Aim of the task »
In the listing that follows, print every line exactly and leave the images out.

Given records »
§

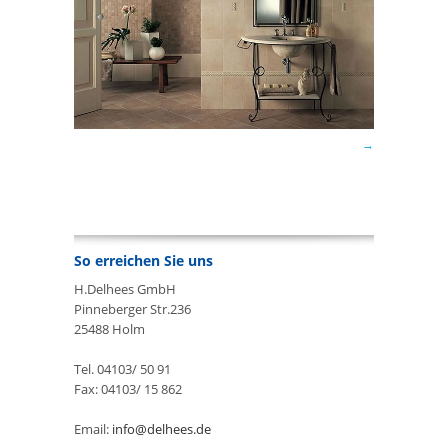
So erreichen Sie uns
H.Delhees GmbH
Pinneberger Str.236
25488 Holm
Tel. 04103/ 50 91
Fax: 04103/ 15 862
Email:
info@delhees.de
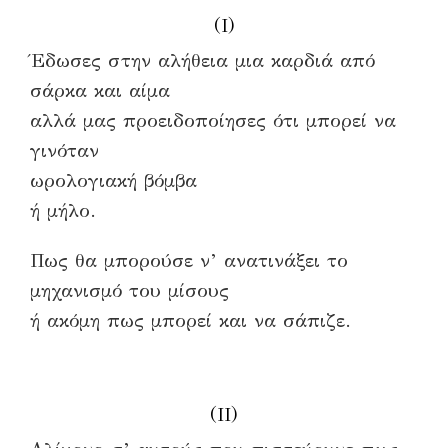
(I)
Έδωσες στην αλήθεια μια καρδιά από
σάρκα και αίμα
αλλά μας προειδοποίησες ότι μπορεί να
γινόταν
ωρολογιακή βόμβα
ή μήλο.
Πως θα μπορούσε ν’ ανατινάξει το
μηχανισμό του μίσους
ή ακόμη πως μπορεί και να σάπιζε.
(II)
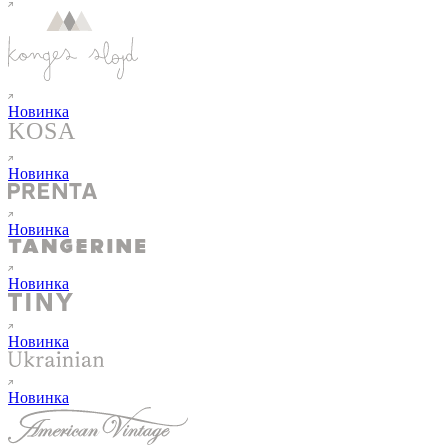
Новинка
Новинка
Новинка
Новинка
Новинка
Новинка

§

Result for this task »
So erreichen Sie uns
H.Delhees GmbH
Pinneberger Str.236
25488 Holm
Tel. 04103/ 50 91
Fax: 04103/ 15 862
Email:
info@delhees.de
(I)
Έδωσες στην αλήθεια μια καρδιά από
σάρκα και αίμα
αλλά μας προειδοποίησες ότι μπορεί να
γινόταν
ωρολογιακή βόμβα
ή μήλο.
Πως θα μπορούσε ν’ ανατινάξει το
μηχανισμό του μίσους
ή ακόμη πως μπορεί και να σάπιζε.
(II)
Новинка
Новинка
Новинка
Новинка
Новинка
Новинка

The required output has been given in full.